START The data
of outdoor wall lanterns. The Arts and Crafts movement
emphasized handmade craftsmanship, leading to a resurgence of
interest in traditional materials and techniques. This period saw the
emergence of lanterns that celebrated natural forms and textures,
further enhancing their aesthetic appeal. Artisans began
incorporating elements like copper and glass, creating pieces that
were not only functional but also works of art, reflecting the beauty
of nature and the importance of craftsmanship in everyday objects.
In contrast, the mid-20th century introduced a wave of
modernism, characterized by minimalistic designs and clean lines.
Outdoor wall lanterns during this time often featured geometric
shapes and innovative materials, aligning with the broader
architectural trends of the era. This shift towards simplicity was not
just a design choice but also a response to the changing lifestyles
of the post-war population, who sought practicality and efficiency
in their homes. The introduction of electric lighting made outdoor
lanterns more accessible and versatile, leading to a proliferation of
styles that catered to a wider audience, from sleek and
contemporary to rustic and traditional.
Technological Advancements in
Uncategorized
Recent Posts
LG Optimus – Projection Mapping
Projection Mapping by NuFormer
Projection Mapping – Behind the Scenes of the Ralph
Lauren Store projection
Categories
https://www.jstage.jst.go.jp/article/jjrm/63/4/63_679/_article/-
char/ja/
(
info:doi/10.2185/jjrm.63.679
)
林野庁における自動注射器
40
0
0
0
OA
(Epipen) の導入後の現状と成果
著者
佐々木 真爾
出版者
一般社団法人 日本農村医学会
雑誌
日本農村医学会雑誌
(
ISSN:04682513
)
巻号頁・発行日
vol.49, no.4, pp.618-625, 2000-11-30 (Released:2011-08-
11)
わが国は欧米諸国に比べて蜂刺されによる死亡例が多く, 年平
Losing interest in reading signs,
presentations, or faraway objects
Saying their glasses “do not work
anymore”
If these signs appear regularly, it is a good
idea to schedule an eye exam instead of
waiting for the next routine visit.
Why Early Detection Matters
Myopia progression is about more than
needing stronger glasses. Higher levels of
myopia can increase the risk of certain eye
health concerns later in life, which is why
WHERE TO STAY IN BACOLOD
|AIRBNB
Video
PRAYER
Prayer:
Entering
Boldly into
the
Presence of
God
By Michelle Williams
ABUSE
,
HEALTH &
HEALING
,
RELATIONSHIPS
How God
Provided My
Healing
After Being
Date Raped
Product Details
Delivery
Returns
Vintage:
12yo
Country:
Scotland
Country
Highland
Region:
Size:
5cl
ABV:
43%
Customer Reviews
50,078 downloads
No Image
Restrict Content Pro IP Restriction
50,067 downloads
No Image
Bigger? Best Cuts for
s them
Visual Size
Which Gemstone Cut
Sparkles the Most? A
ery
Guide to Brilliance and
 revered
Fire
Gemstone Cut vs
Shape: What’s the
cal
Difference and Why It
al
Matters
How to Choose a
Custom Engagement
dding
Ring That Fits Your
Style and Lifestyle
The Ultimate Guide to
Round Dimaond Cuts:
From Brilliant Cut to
END The data
Each entry should be duplicated exactly as it was given.

of outdoor wall lanterns. The Arts and Crafts movement
emphasized handmade craftsmanship, leading to a resurgence of
interest in traditional materials and techniques. This period saw the
emergence of lanterns that celebrated natural forms and textures,
further enhancing their aesthetic appeal. Artisans began
incorporating elements like copper and glass, creating pieces that
were not only functional but also works of art, reflecting the beauty
of nature and the importance of craftsmanship in everyday objects.
In contrast, the mid-20th century introduced a wave of
modernism, characterized by minimalistic designs and clean lines.
Outdoor wall lanterns during this time often featured geometric
shapes and innovative materials, aligning with the broader
architectural trends of the era. This shift towards simplicity was not
just a design choice but also a response to the changing lifestyles
of the post-war population, who sought practicality and efficiency
in their homes. The introduction of electric lighting made outdoor
lanterns more accessible and versatile, leading to a proliferation of
styles that catered to a wider audience, from sleek and
contemporary to rustic and traditional.
Technological Advancements in
Uncategorized
Recent Posts
LG Optimus – Projection Mapping
Projection Mapping by NuFormer
Projection Mapping – Behind the Scenes of the Ralph
Lauren Store projection
Categories
https://www.jstage.jst.go.jp/article/jjrm/63/4/63_679/_article/-
char/ja/
(
info:doi/10.2185/jjrm.63.679
)
林野庁における自動注射器
40
0
0
0
OA
(Epipen) の導入後の現状と成果
著者
佐々木 真爾
出版者
一般社団法人 日本農村医学会
雑誌
日本農村医学会雑誌
(
ISSN:04682513
)
巻号頁・発行日
vol.49, no.4, pp.618-625, 2000-11-30 (Released:2011-08-
11)
わが国は欧米諸国に比べて蜂刺されによる死亡例が多く, 年平
Losing interest in reading signs,
presentations, or faraway objects
Saying their glasses “do not work
anymore”
If these signs appear regularly, it is a good
idea to schedule an eye exam instead of
waiting for the next routine visit.
Why Early Detection Matters
Myopia progression is about more than
needing stronger glasses. Higher levels of
myopia can increase the risk of certain eye
health concerns later in life, which is why
WHERE TO STAY IN BACOLOD
|AIRBNB
Video
PRAYER
Prayer:
Entering
Boldly into
the
Presence of
God
By Michelle Williams
ABUSE
,
HEALTH &
HEALING
,
RELATIONSHIPS
How God
Provided My
Healing
After Being
Date Raped
Product Details
Delivery
Returns
Vintage:
12yo
Country:
Scotland
Country
Highland
Region:
Size:
5cl
ABV:
43%
Customer Reviews
50,078 downloads
No Image
Restrict Content Pro IP Restriction
50,067 downloads
No Image
Bigger? Best Cuts for
s them
Visual Size
Which Gemstone Cut
Sparkles the Most? A
ery
Guide to Brilliance and
 revered
Fire
Gemstone Cut vs
Shape: What’s the
cal
Difference and Why It
al
Matters
How to Choose a
Custom Engagement
dding
Ring That Fits Your
Style and Lifestyle
The Ultimate Guide to
Round Dimaond Cuts:
From Brilliant Cut to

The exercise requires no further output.